(Saved entries)
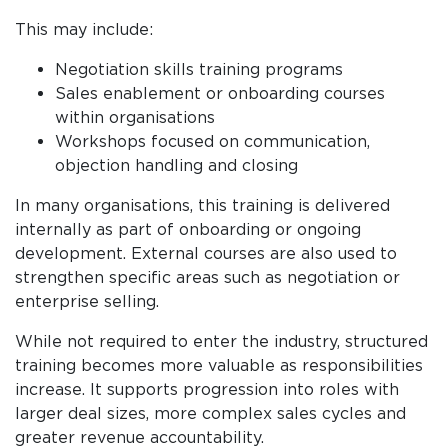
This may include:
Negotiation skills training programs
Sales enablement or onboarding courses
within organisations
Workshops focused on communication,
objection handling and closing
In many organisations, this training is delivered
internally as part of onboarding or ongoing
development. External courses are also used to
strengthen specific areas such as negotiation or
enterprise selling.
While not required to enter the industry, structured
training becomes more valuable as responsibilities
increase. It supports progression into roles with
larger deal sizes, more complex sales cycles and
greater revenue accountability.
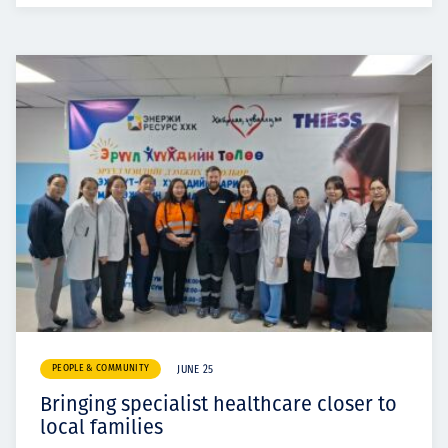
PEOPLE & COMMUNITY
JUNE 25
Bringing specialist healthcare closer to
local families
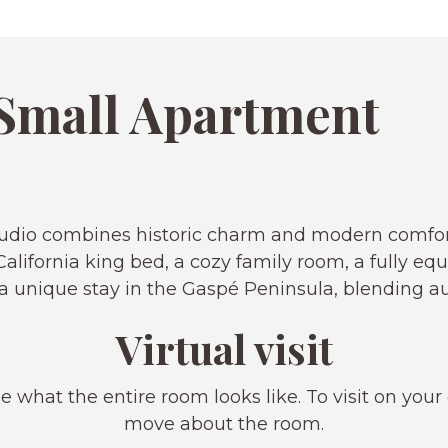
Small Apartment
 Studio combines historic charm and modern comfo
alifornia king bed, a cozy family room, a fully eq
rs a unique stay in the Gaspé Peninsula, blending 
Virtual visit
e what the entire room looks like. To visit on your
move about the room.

*ACTIVITY*: Copy nothing but the lines above from the one with "While not required" to the one with "Small Apartment", inclusive, word for word. Leave every picture out.

*SOLVED EXERCISE*:
While not required to enter the industry, structured
training becomes more valuable as responsibilities
increase. It supports progression into roles with
larger deal sizes, more complex sales cycles and
greater revenue accountability.
PEOPLE & COMMUNITY
JUNE 25
Bringing specialist healthcare closer to
local families
Small Apartment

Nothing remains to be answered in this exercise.